Gene expression analysis of human prostate cell lines with and without tumor metastasis suppressor CD82

Tetraspanin CD82 is a tumor metastasis suppressor that is known to down regulate in various metastatic cancers. However, the exact mechanism by which CD82 prevents cancer metastasis is unclear. This study aims to identify genes that are regulated by CD82 in human prostate cell lines.

Identification of genes and pathways regulated by CD82 in this study may provide additional insights into the role that CD82 plays in prostate tumor progression and metastasis, as well as identify potential targets for therapeutic intervention.

We used whole human genome microarray to obtain gene expression profiles in a normal prostate epithelial cell line that expressed CD82 (PrEC-31) and a metastatic prostate cell line that does not express CD82 (PC3). Then, siRNA silencing was used to knock down CD82 expression in PrEC-31 while CD82 was re-expressed in PC3 to acquire differentially-expressed genes in the respective cell line.

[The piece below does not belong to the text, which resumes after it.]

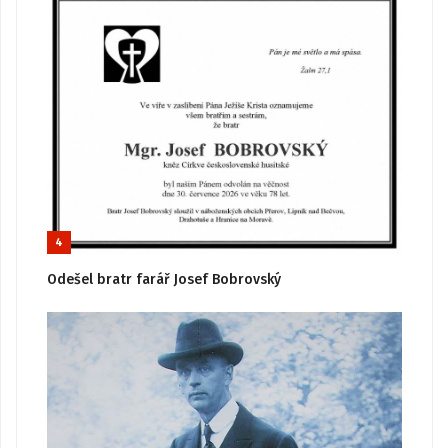
4
Odešel bratr farář Josef Bobrovský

Differentially-expressed genes with a P < 0.05 were identified in 3 data sets: PrEC-31 (+CD82) vs PrEC-31(-CD82), PC3-57 (+CD82) vs. PC3-5 V (-CD82), and PC3-29 (+CD82) vs. PC3-5 V (-CD82). Top 25 gene lists did not show overlap within the data sets, except (CALB1) the calcium binding protein calbindin 1 which was significantly up-regulated (2.8 log fold change) in PrEC-31 and PC3-29 cells that expressed CD82. Other most significantly up-regulated genes included serine peptidase inhibitor kazal type 1 (SPINK1) and polypeptide N-acetyl galactosaminyl transferase 14 (GALNT14) and most down-regulated genes included C-X-C motif chemokine ligand 14 (CXCL14), urotensin 2 (UTS2D), and fibroblast growth factor 13 (FGF13). Pathways related with cell proliferation and angiogenesis, migration and invasion, cell death, cell cycle, signal transduction, and metabolism were highly enriched in cells that lack CD82 expression. Expression of two mutually inclusive genes in top 100 gene lists of all data sets, runt-related transcription factor (RUNX3) and trefoil factor 3 (TFF3), could be validated with qRT-PCR.